В конечном счете данная логика рассуждений вместе с логикой эволюционного развития приводит к идее о создании виртуального мира, в котором начинает жить человек (мира, созданного языковыми или, обобщая, семиотическими средствами). И здесь идеи Дикона и Данбара пересекаются и совпадают. Данбар даже использует выражение «имажинация» и под ним подразумевает религию, рассказывание историй и т.д. Это означает, что средства, созданные для коммуникации в социальной группе, преображаются в средства для создания внутреннего и внешнего виртуального мира (культуры), которая становится новой формой реальности, в которой живет человек определенного уровня эволюционного развития.
Сопоставительные исследования Данбара свидетельствует о том, что и в эволюции, и при сравнении современных антропоидов с человеком основные отличия заключаются в развитии социальных способностей — таких как способность, получившая название «теории разума», и социальная способность, возникшая на основании системы зеркальных нейронов. В реальных повседневных общих видах деятельности, т.е. в реальном сотрудничестве (кооперации), жизненно важна способность интерпретации ментальных состояний (намерений, позиций, интересов) других членов социальной группы, особенно способность учитывать ментальные состояния большинства членов группы. Данная способность относится к так называемым исполнительным когнитивным функциям и имеет локализацию в префронтальном кортексе. А префронтальный кортекс, как мы убедились, пережил развитие в ходе эволюции именно благодаря приспособляемости к усложняющимся требованиям в увеличивающихся социальных группах. Говоря о социально-когнитивных способностях, Данбар высказывает предположение, что языковая способность возникает как эффективное регулятивное средство для упорядочивания отношений в крупных социальных группах, которые формируются в антропогенезе.
Такие данные привели к совершенно новому взгляду на природу человеческого мозга, и этот взгляд был назван некоторыми авторами [Baron-Cohen et al. 2013] теорией «социального разума» (англ.: «deep social mind»), который не существует в изолированном виде, но действует через различные социальные способности («теорию разума», способность понимания ментальных состояний других в целом, а также на основании системы зеркальных нейронов) и таким образом становится системой взаимосвязанных умов (коллективным мозгом).
Итак, языковые способности возникают на основании общей социальности человеческого вида [Dunbar 2008], являясь мощным средством регуляции отношений в крупных социальных группах, в которых возможности прямых отношений в диадах «лицом к лицу» ограничены.
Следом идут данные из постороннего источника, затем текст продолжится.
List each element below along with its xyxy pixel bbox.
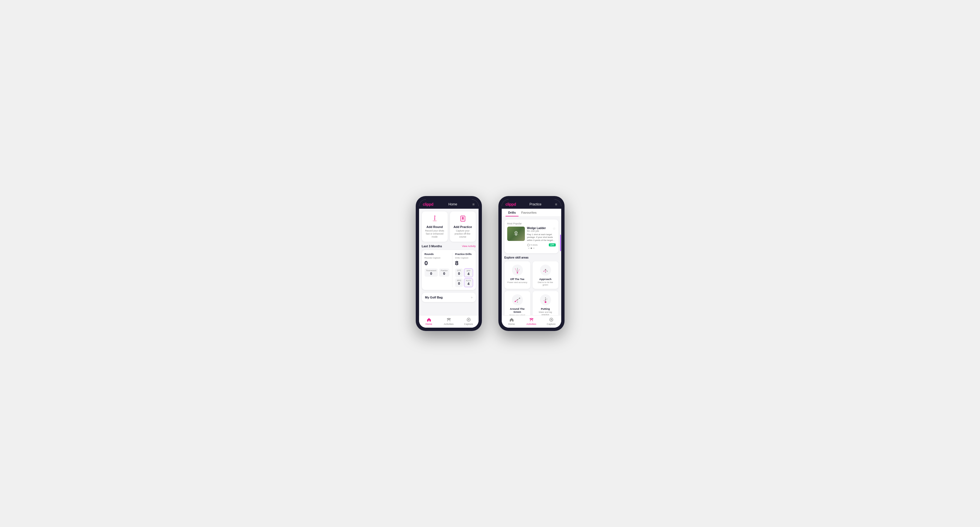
nav2-home[interactable]: Home: [505, 317, 519, 325]
approach-name: Approach: [539, 278, 551, 281]
rounds-col: Rounds Rounds Capture 0 Tournament 0 Pra…: [425, 253, 449, 287]
arg-box: ARG 0: [455, 278, 463, 287]
add-round-icon: [424, 215, 445, 224]
stats-card: Rounds Rounds Capture 0 Tournament 0 Pra…: [422, 250, 476, 290]
nav-capture[interactable]: Capture: [462, 317, 476, 325]
skill-approach[interactable]: Approach Dial-in to hit the green: [533, 261, 558, 289]
svg-point-4: [448, 318, 449, 320]
dot-2: [531, 248, 532, 249]
svg-point-0: [433, 220, 437, 221]
phone1-nav: Home Activities: [419, 315, 479, 328]
drills-total: 8: [455, 260, 473, 267]
skill-around-green[interactable]: Around The Green Hone your short game: [504, 291, 530, 315]
putting-name: Putting: [541, 307, 550, 310]
tournament-label: Tournament: [426, 270, 436, 271]
rounds-capture-label: Rounds Capture: [425, 257, 449, 259]
svg-point-5: [447, 319, 448, 319]
ott-value: 0: [457, 271, 461, 276]
tabs-bar: Drills Favourites: [502, 209, 561, 217]
drill-image: [507, 227, 525, 241]
view-activity-link[interactable]: View Activity: [462, 245, 476, 248]
stats-period-label: Last 3 Months: [422, 244, 442, 248]
app-label: APP: [466, 270, 471, 272]
drill-card[interactable]: Wedge Ladder 50–100 yds ☆ Play 1 shot at…: [507, 227, 556, 246]
practice-box: Practice 0: [439, 268, 449, 277]
putting-icon: [539, 294, 552, 306]
putt-value: 4: [466, 282, 471, 286]
add-round-card[interactable]: Add Round Record your shots fast or enha…: [422, 211, 448, 242]
skill-putting[interactable]: Putting Make and lag practice: [533, 291, 558, 315]
star-icon[interactable]: ☆: [553, 227, 556, 230]
logo2: clippd: [506, 202, 516, 206]
nav2-capture-label: Capture: [547, 323, 555, 325]
approach-icon: [539, 264, 552, 276]
putt-label: PUTT: [466, 280, 471, 282]
svg-rect-1: [434, 217, 435, 220]
add-practice-icon: [452, 215, 474, 224]
phone2-nav: Home Activities: [502, 315, 561, 328]
add-practice-card[interactable]: Add Practice Capture your practice off-t…: [450, 211, 476, 242]
drills-col: Practice Drills Drills Capture 8 OTT 0 A…: [455, 253, 473, 287]
svg-point-28: [544, 300, 544, 301]
rounds-title: Rounds: [425, 253, 449, 256]
nav-capture-label: Capture: [464, 323, 473, 325]
putt-box: PUTT 4: [464, 278, 473, 287]
dot-indicators: [507, 246, 556, 251]
svg-point-29: [546, 299, 547, 300]
scrollbar-indicator: [560, 235, 561, 251]
off-the-tee-desc: Power and accuracy: [507, 281, 527, 284]
nav2-home-label: Home: [508, 323, 515, 325]
ott-box: OTT 0: [455, 268, 463, 277]
nav2-capture[interactable]: Capture: [544, 317, 558, 325]
add-round-title: Add Round: [424, 225, 445, 229]
featured-section: Most Popular: [504, 219, 558, 253]
off-the-tee-icon: [511, 264, 523, 276]
arg-label: ARG: [457, 279, 461, 281]
svg-point-10: [515, 231, 517, 234]
practice-label: Practice: [441, 270, 447, 271]
ott-label: OTT: [457, 270, 461, 271]
practice-value: 0: [441, 271, 447, 276]
phone2-header: clippd Practice ≡: [502, 199, 561, 209]
rounds-total: 0: [425, 260, 449, 267]
putting-desc: Make and lag practice: [535, 311, 556, 315]
skill-grid: Off The Tee Power and accuracy: [504, 261, 558, 315]
drill-name: Wedge Ladder: [527, 227, 546, 230]
phone1-header: clippd Home ≡: [419, 199, 479, 209]
nav-home[interactable]: Home: [422, 317, 436, 325]
phone2-content: Most Popular: [502, 217, 561, 315]
dot-1: [528, 248, 530, 249]
nav2-activities[interactable]: Activities: [525, 317, 538, 325]
menu-icon[interactable]: ≡: [472, 202, 474, 206]
nav-activities-label: Activities: [444, 323, 454, 325]
phones-container: clippd Home ≡ A: [416, 196, 565, 331]
golf-bag-card[interactable]: My Golf Bag ›: [422, 293, 476, 302]
add-round-subtitle: Record your shots fast or enhanced mode: [424, 229, 445, 238]
skill-off-the-tee[interactable]: Off The Tee Power and accuracy: [504, 261, 530, 289]
svg-point-11: [527, 244, 530, 246]
explore-label: Explore skill areas: [504, 256, 558, 259]
approach-desc: Dial-in to hit the green: [535, 281, 556, 286]
tab-favourites[interactable]: Favourites: [519, 209, 539, 216]
app-value: 4: [466, 272, 471, 276]
tournament-box: Tournament 0: [425, 268, 438, 277]
app-badge: APP: [549, 243, 555, 246]
drill-range: 50–100 yds: [527, 230, 546, 232]
stats-divider: [452, 253, 452, 287]
svg-point-32: [532, 319, 533, 319]
tab-drills[interactable]: Drills: [506, 209, 519, 216]
action-cards: Add Round Record your shots fast or enha…: [422, 211, 476, 242]
nav-activities[interactable]: Activities: [442, 317, 456, 325]
add-practice-subtitle: Capture your practice off-the-course: [452, 229, 474, 238]
phone-practice: clippd Practice ≡ Drills Favourites Most…: [498, 196, 565, 331]
drill-image-inner: [507, 227, 525, 241]
arg-value: 0: [457, 281, 461, 286]
svg-point-13: [517, 272, 518, 273]
menu-icon2[interactable]: ≡: [555, 202, 557, 206]
drill-description: Play 1 shot at each target yardage. If y…: [527, 233, 556, 242]
page-title: Home: [449, 202, 457, 206]
most-popular-label: Most Popular: [507, 222, 556, 225]
nav-home-label: Home: [425, 323, 432, 325]
around-green-icon: [511, 294, 523, 306]
golf-bag-title: My Golf Bag: [425, 296, 443, 299]
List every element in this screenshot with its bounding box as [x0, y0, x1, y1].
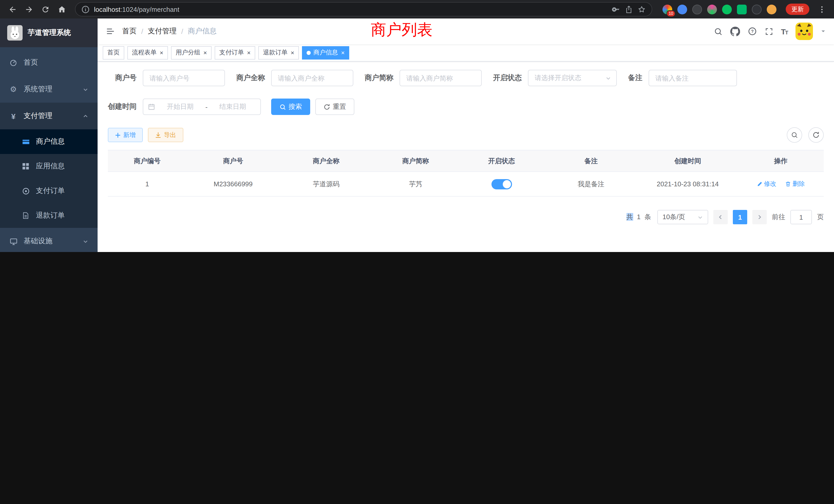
remark-input[interactable] — [649, 70, 737, 86]
table-toolbar: 新增 导出 — [108, 127, 824, 143]
breadcrumb-item[interactable]: 首页 — [122, 27, 137, 36]
column-header-status: 开启状态 — [459, 150, 545, 172]
user-avatar[interactable] — [795, 23, 813, 40]
browser-toolbar: localhost:1024/pay/merchant 10 更新 — [0, 0, 834, 19]
search-button[interactable]: 搜索 — [271, 98, 310, 115]
pencil-icon — [757, 181, 762, 187]
font-size-icon[interactable]: TT — [781, 27, 788, 36]
filter-row-2: 创建时间 开始日期 - 结束日期 搜索 重置 — [108, 98, 824, 115]
total-suffix: 条 — [644, 213, 651, 221]
reset-button[interactable]: 重置 — [315, 98, 354, 115]
github-icon[interactable] — [730, 26, 740, 36]
password-key-icon[interactable] — [612, 5, 620, 14]
sidebar-item-payment[interactable]: ¥ 支付管理 — [0, 102, 97, 129]
extension-icon[interactable] — [737, 4, 747, 14]
caret-down-icon[interactable] — [821, 29, 826, 34]
dashboard-icon — [9, 59, 18, 67]
add-button[interactable]: 新增 — [108, 128, 143, 142]
create-time-label: 创建时间 — [108, 102, 143, 111]
extension-icon[interactable] — [692, 4, 702, 14]
cell-no: 1 — [108, 172, 187, 196]
extension-icon[interactable] — [722, 4, 732, 14]
reload-button[interactable] — [38, 2, 52, 17]
extension-icon[interactable] — [707, 4, 717, 14]
fullscreen-icon[interactable] — [764, 27, 773, 36]
top-navbar: 首页 / 支付管理 / 商户信息 ? TT — [97, 19, 834, 44]
create-time-range-picker[interactable]: 开始日期 - 结束日期 — [143, 98, 261, 115]
date-start-placeholder: 开始日期 — [157, 102, 203, 111]
sidebar-item-system[interactable]: ⚙ 系统管理 — [0, 76, 97, 102]
help-icon[interactable]: ? — [747, 27, 757, 36]
page-size-select[interactable]: 10条/页 — [657, 210, 708, 224]
tab-pay-order[interactable]: 支付订单 × — [215, 46, 255, 59]
filter-row-1: 商户号 商户全称 商户简称 开启状态 请选择开启状态 — [108, 70, 824, 86]
goto-page-input[interactable] — [790, 210, 812, 224]
column-header-short-name: 商户简称 — [373, 150, 459, 172]
edit-button[interactable]: 修改 — [757, 180, 776, 188]
header-search-icon[interactable] — [714, 27, 722, 36]
tab-user-group[interactable]: 用户分组 × — [171, 46, 212, 59]
tab-close-icon[interactable]: × — [203, 49, 207, 56]
prev-page-button[interactable] — [713, 210, 728, 224]
forward-button[interactable] — [22, 2, 36, 17]
sidebar-toggle-button[interactable] — [106, 27, 115, 36]
sidebar-item-merchant-info[interactable]: 商户信息 — [0, 129, 97, 154]
total-count: 共 1 条 — [625, 212, 652, 222]
tab-close-icon[interactable]: × — [160, 49, 163, 56]
sidebar-item-app-info[interactable]: 应用信息 — [0, 154, 97, 179]
sidebar-item-pay-order[interactable]: 支付订单 — [0, 179, 97, 203]
breadcrumb-item-current: 商户信息 — [188, 27, 217, 36]
extension-icon[interactable] — [677, 4, 687, 14]
tab-refund-order[interactable]: 退款订单 × — [258, 46, 299, 59]
full-name-input[interactable] — [271, 70, 353, 86]
site-info-icon[interactable] — [81, 5, 90, 14]
address-bar[interactable]: localhost:1024/pay/merchant — [75, 2, 652, 17]
sidebar-item-home[interactable]: 首页 — [0, 49, 97, 76]
column-header-remark: 备注 — [545, 150, 638, 172]
refresh-table-button[interactable] — [808, 127, 824, 143]
sidebar-item-label: 基础设施 — [24, 236, 52, 246]
navbar-actions: ? TT — [714, 23, 826, 40]
tab-merchant-info[interactable]: 商户信息 × — [302, 46, 349, 59]
sidebar-item-refund-order[interactable]: 退款订单 — [0, 203, 97, 228]
status-toggle[interactable] — [491, 179, 512, 189]
back-button[interactable] — [5, 2, 20, 17]
trash-icon — [785, 181, 791, 187]
tab-close-icon[interactable]: × — [291, 49, 294, 56]
short-name-input[interactable] — [399, 70, 482, 86]
home-button[interactable] — [54, 2, 69, 17]
delete-button[interactable]: 删除 — [785, 180, 805, 188]
active-tab-dot — [307, 50, 311, 55]
sidebar-item-infrastructure[interactable]: 基础设施 — [0, 228, 97, 252]
tab-process-form[interactable]: 流程表单 × — [127, 46, 168, 59]
page-number-button[interactable]: 1 — [733, 210, 747, 224]
tab-close-icon[interactable]: × — [341, 49, 345, 56]
browser-menu-button[interactable] — [814, 2, 829, 17]
column-header-create-time: 创建时间 — [638, 150, 738, 172]
chevron-up-icon — [83, 113, 88, 119]
share-icon[interactable] — [624, 5, 633, 14]
extension-badge: 10 — [666, 10, 675, 17]
extension-icon[interactable] — [752, 4, 762, 14]
monitor-icon — [9, 237, 18, 245]
right-tools — [787, 127, 824, 143]
tab-close-icon[interactable]: × — [247, 49, 250, 56]
extension-icon[interactable] — [767, 4, 776, 14]
merchant-no-input[interactable] — [143, 70, 225, 86]
toggle-search-button[interactable] — [787, 127, 802, 143]
bookmark-star-icon[interactable] — [637, 5, 646, 14]
app-logo[interactable]: 芋道管理系统 — [0, 19, 97, 47]
tab-home[interactable]: 首页 — [103, 46, 124, 59]
column-header-actions: 操作 — [738, 150, 824, 172]
breadcrumb-item[interactable]: 支付管理 — [148, 27, 177, 36]
next-page-button[interactable] — [752, 210, 767, 224]
browser-update-button[interactable]: 更新 — [786, 4, 809, 15]
cell-short-name: 芋艿 — [373, 172, 459, 196]
goto-suffix: 页 — [817, 212, 824, 222]
export-button[interactable]: 导出 — [148, 128, 183, 142]
chevron-down-icon — [83, 238, 88, 244]
download-icon — [155, 132, 161, 138]
avatar-pikachu-icon — [795, 23, 813, 40]
extension-icon[interactable]: 10 — [662, 4, 672, 14]
status-select[interactable]: 请选择开启状态 — [528, 70, 617, 86]
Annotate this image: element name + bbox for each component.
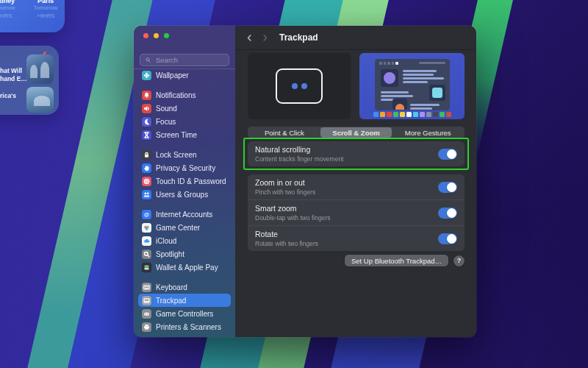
sidebar-item-label: Lock Screen [156, 151, 197, 159]
dock-app-tile [406, 112, 412, 117]
setting-row-smart-zoom: Smart zoomDouble-tap with two fingers [248, 199, 465, 225]
sidebar-item-focus[interactable]: Focus [138, 115, 231, 128]
help-button[interactable]: ? [453, 255, 465, 266]
clock-widget-columns: SydneyTomorrow+9HRSParisTomorrow+9HRS [0, 0, 62, 21]
sidebar-item-sound[interactable]: Sound [138, 102, 231, 115]
toggle-knob [447, 149, 456, 159]
at-icon: @ [143, 210, 151, 219]
minimize-button[interactable] [154, 33, 159, 38]
dock-app-tile [426, 112, 431, 117]
sidebar-list: WallpaperNotificationsSoundFocusScreen T… [138, 68, 231, 337]
speaker-icon [142, 104, 151, 113]
tab-point-click[interactable]: Point & Click [248, 127, 320, 138]
rotate-toggle[interactable] [438, 233, 457, 244]
setting-title: Rotate [255, 230, 318, 238]
dock-app-tile [387, 112, 392, 117]
users-icon [143, 191, 151, 199]
trackpad-gesture-diagram [248, 53, 351, 119]
sidebar-item-wallpaper[interactable]: Wallpaper [138, 68, 231, 82]
users-icon [142, 190, 151, 199]
wallet-icon [142, 263, 151, 272]
hand-icon [143, 164, 151, 172]
sidebar-item-notifications[interactable]: Notifications [138, 88, 231, 102]
sidebar-item-lock-screen[interactable]: Lock Screen [138, 148, 231, 161]
setting-title: Natural scrolling [255, 145, 343, 154]
bubbles-icon [143, 224, 151, 232]
sidebar-item-internet-accounts[interactable]: @Internet Accounts [138, 208, 231, 221]
set-up-bluetooth-trackpad-button[interactable]: Set Up Bluetooth Trackpad… [345, 255, 448, 266]
flower-icon [142, 71, 151, 80]
sidebar-item-icloud[interactable]: iCloud [138, 234, 231, 247]
sidebar-item-label: Game Center [156, 224, 200, 232]
sidebar-item-label: Users & Groups [156, 191, 208, 199]
setting-row-zoom-in-or-out: Zoom in or outPinch with two fingers [248, 174, 465, 199]
cloud-icon [143, 237, 151, 245]
sidebar-item-game-center[interactable]: Game Center [138, 221, 231, 234]
sidebar-item-label: Trackpad [156, 297, 186, 305]
sidebar-item-screen-time[interactable]: Screen Time [138, 128, 231, 141]
tab-more-gestures[interactable]: More Gestures [392, 127, 464, 138]
tab-bar: Point & ClickScroll & ZoomMore Gestures [248, 127, 465, 138]
world-clock-widget[interactable]: SydneyTomorrow+9HRSParisTomorrow+9HRS [0, 0, 65, 32]
sidebar-item-label: iCloud [156, 237, 176, 245]
trackpad-outline [276, 68, 323, 104]
sidebar-item-label: Game Controllers [156, 310, 213, 318]
sidebar-item-privacy-security[interactable]: Privacy & Security [138, 161, 231, 174]
setup-row: Set Up Bluetooth Trackpad… ? [345, 255, 465, 266]
at-icon: @ [142, 210, 151, 219]
bubbles-icon [142, 223, 151, 233]
sidebar-item-label: Touch ID & Password [156, 177, 226, 185]
clock-sub-line: +9HRS [0, 13, 19, 21]
bell-icon [142, 91, 151, 100]
dock-app-tile [380, 112, 385, 117]
clock-sub-line: Tomorrow [0, 4, 19, 13]
sidebar-item-label: Internet Accounts [156, 210, 212, 219]
desktop: SydneyTomorrow+9HRSParisTomorrow+9HRS ha… [0, 0, 588, 368]
settings-card: Natural scrollingContent tracks finger m… [248, 141, 465, 166]
close-button[interactable] [143, 33, 148, 38]
dock-app-tile [393, 112, 398, 117]
trackpad-icon [143, 297, 151, 305]
controller-icon [143, 310, 151, 318]
sidebar-item-label: Keyboard [156, 283, 187, 291]
bell-icon [143, 91, 151, 99]
forward-button[interactable] [261, 34, 269, 42]
search-field[interactable] [140, 54, 229, 66]
sidebar-item-users-groups[interactable]: Users & Groups [138, 188, 231, 201]
setting-subtitle: Double-tap with two fingers [255, 214, 331, 222]
zoom-in-or-out-toggle[interactable] [438, 182, 457, 193]
search-input[interactable] [154, 55, 224, 65]
sidebar-item-keyboard[interactable]: Keyboard [138, 280, 231, 294]
setting-row-text: Smart zoomDouble-tap with two fingers [255, 204, 331, 222]
search-icon [145, 57, 151, 63]
sidebar-group: NotificationsSoundFocusScreen Time [138, 88, 231, 141]
sidebar-item-label: Screen Time [156, 131, 197, 139]
back-button[interactable] [245, 34, 254, 42]
keyboard-icon [142, 283, 151, 292]
setting-row-natural-scrolling: Natural scrollingContent tracks finger m… [248, 141, 465, 166]
tab-scroll-zoom[interactable]: Scroll & Zoom [320, 127, 392, 138]
setting-row-text: RotateRotate with two fingers [255, 230, 318, 247]
sidebar-item-spotlight[interactable]: Spotlight [138, 247, 231, 261]
sidebar-item-game-controllers[interactable]: Game Controllers [138, 307, 231, 320]
printer-icon [142, 322, 151, 332]
mock-image-tile [429, 85, 445, 101]
sidebar-item-printers-scanners[interactable]: Printers & Scanners [138, 320, 231, 333]
sidebar-group: Lock ScreenPrivacy & SecurityTouch ID & … [138, 148, 231, 201]
natural-scrolling-toggle[interactable] [438, 149, 457, 160]
svg-text:@: @ [144, 210, 149, 217]
sidebar-item-wallet-apple-pay[interactable]: Wallet & Apple Pay [138, 261, 231, 274]
sidebar-item-trackpad[interactable]: Trackpad [138, 294, 231, 307]
fingerprint-icon [142, 177, 151, 186]
flower-icon [143, 71, 151, 79]
settings-sidebar: WallpaperNotificationsSoundFocusScreen T… [134, 26, 235, 337]
sidebar-item-touch-id-password[interactable]: Touch ID & Password [138, 174, 231, 188]
hand-icon [142, 163, 151, 173]
sidebar-item-label: Spotlight [156, 250, 184, 258]
news-widget[interactable]: hat Will hand E… rica's [0, 46, 59, 115]
gesture-preview-video [359, 53, 465, 119]
window-controls [143, 33, 169, 38]
mock-dock [373, 112, 451, 117]
zoom-button[interactable] [164, 33, 169, 38]
smart-zoom-toggle[interactable] [438, 208, 457, 219]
Такое эволюционное решение далось высокой ценой, но зато дало серьезные преимущества в борьбе за выживание. (Данную теоретическую позицию стоит сравнить с теорией Хомского (Chomsky), о которой речь пойдет ниже.)
На основании изложенного можно сделать вывод, что префронтальный кортекс cоставляет наиболее значительную анатомическую часть социального мозга. Ввиду того, что описанный кортекс в основном представляет собой нейральный субстрат социальных форм поведения и социальной когниции и значительно превышает зоны, специализированные для языковых способностей (центр Брока, центр Вернике и другие связанные с ними зоны), следует вывод, что и увеличение размера социального мозга в эволюции в гораздо большей степени зависело от развития социальных способностей (включая и «теорию разума»), чем от возникновения и развития языковых способностей [Dunbar 1998(b):104].
Таким образом, одна из важнейших функций мозга заключается в идентификации и обеспечении понимания поведения других людей. Так, у взрослых существуют зоны мозга, предназначенные для обработки и интеграции сенсорных информаций о внешнем виде, поведении, намерениях других людей и для восприятия и понимания выражения лица [Johnson M. et al. 2005]. Данные зоны также являются составной частью социального мозга.
Множество исследований дополнило картину архитектоники социального мозга. В связи с ответственной ролью понимания эмоциональных сигналов в структуру социального мозга включаются и некоторые части амигдалы (субкортикальные структуры, являющейся частью лимбической системы, связки между мозговым стволом и частями коры головного мозга, носители сознания). Сюда также относится и система зеркальных нейронов (англ.: «SMN», «system of mirror neurons»), являющаяся открытием более поздним. Разумеется, в данную структуру также включаются уже изученные ранее классические зоны мозга — основные носители языковых способностей (центры Вернике и Брока).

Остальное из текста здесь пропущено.